Keywords
Buschke–Loewenstein tumor - condyloma acuminate - malignant transformation - penis
The Buschke–Loewenstein tumor (BLT) is a sexually transmitted and very rare giant
condyloma acuminatum.[1]
[2] This lesion is usually a large cauliflower-like tumor affecting the anogenital region.[2]
[3] Although it is a benign tumor that develops slowly, it has destructive and local
aggressive features.[2]
[4] Also, it has a malignant differentiation potential which is mostly to the squamous
cell carcinoma.[3] Several treatment options have been described in the literature for BLT, but how
malignant transformation should be treated is controversial.[3]
[5] This article aims to present a very rare malignant transformation of a large penile
BLT case and its treatment.
Case
A 59-year-old male patient was admitted to our clinic with a lesion starting from
the penis and growing slowly for 8 years. The patient's human papillomavirus (HPV)
and human immunodeficiency virus (HIV) tests were negative and had no known disease.
Multiple biopsies were taken from the depressed and pink-red areas, which differed
from the lesion in appearance (red arrow shows malignant transformation area), all
of them were reported as the squamous cell carcinoma arising in the condyloma acuminatum
of Buschke and Loewenstein ([Fig. 1a]). There was no inguinal pathological lymphadenopathy. The lesion was extensively
excised with 1 cm intact surgical margin macroscopically ([Fig. 1b]). Areas other than the penile skin were repaired with split-thickness skin grafts,
while penile skin defect was repaired with scrotal cutaneous flaps elevated from the
scrotal skin to prevent the secondary contractions. Surgical borders were intact,
and histopathologic reports showed a malignant transformation on the giant condyloma.
The patient was followed for 6 years postoperatively and no recurrence was observed
([Fig. 1c]). Penile radix had no contracture and erectile function was normal.
Fig. 1 (a) Preoperative view of 15 × 15 cm condyloma accuminata. Red arrow shows the malignant
transformation area of this giant Buschke–Loewenstein tumor. (b) Intraoperative view of defect after the excision of tumor with 1 cm surgical margin.
(c) Postoperative 6th year view of the patient.
Discussion
BLT was described by Buschke and Loewenstein in 1925 as a giant condyloma acuminatum
case of penile BLT.[3]
[6] Condyloma acuminatum is known to have a local destructive effect without metastasis.[7] It rarely progresses into squamous cell carcinoma.[1]
[2] Whether a partially ulcerated, bleeding mass is determined, squamous cell carcinoma
differentiation of tumor may be suspected. Condyloma acuminata is associated with
HPV infection and malignant transformation is common in HIV-positive patients.[7] The case differs with the absence of HPV and HIV infection and the reason of very
rare malignant transformation.
In the literature, it is defined that BLT is commonly seen in the anogenital region.[8]
[9] Being settled in penis makes this case more special and rare.

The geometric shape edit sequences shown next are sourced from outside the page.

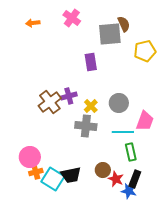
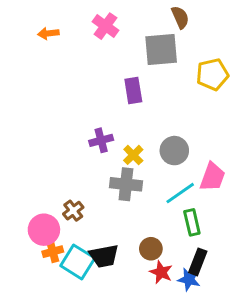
brown semicircle: (124, 24) -> (180, 17), moved
brown cross: (50, 102) -> (73, 211), moved, size x0.6
cyan line: (123, 132) -> (180, 193), turned -35
red star: (116, 179) -> (161, 272), moved

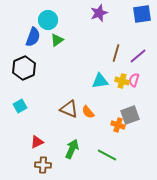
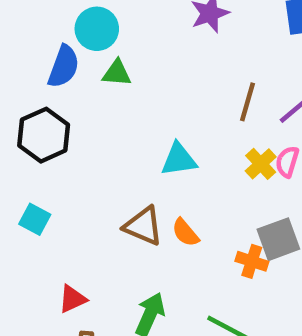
green triangle: (57, 40) -> (117, 73), turned 40
cyan triangle: (100, 81) -> (179, 159), moved
yellow cross: (122, 81) -> (261, 164), turned 32
cyan square: (20, 106) -> (35, 219), turned -32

The treatment options for condyloma acuminatum include cryosurgery, topical podophyllin,
or trichloroacetic acid; however, these treatments are much more convenient for small
lesions.[7] Because of being locally aggressive, destructive, and malignant transformation potency,
exact therapy is the surgical excision. However, if there is a malignant transformation
as in our case and to prevent the recurrences, excisions should be performed with
large surgical margins. Penile BLT has a specialty because wide resections of penile
skin are challenging to reconstruct. We did not prefer skin graft as the main reconstruction
method to prevent penile contracture and maintain the erectile function. For this
reason, we preferred local flaps elevated from the scrotum. Because of the benefit
of excess scrotal skin, the donor site of the scrotal flaps could be repaired primarily,
and donor site morbidity was reduced.
Since there is a possibility of malignant transformation, we recommend both radical
surgical excision of condylomas in this area without fear and reconstruction with
local flaps for penis and skin grafts for the suprapubic regions.
Conclusion
Condyloma acuminata is rarely accompanied by malignancies. Also, reconstruction and
management of this rare condition is crucial. A functional repair of a condyloma acuminata
defect was presented. We think that this work will contribute to the literature.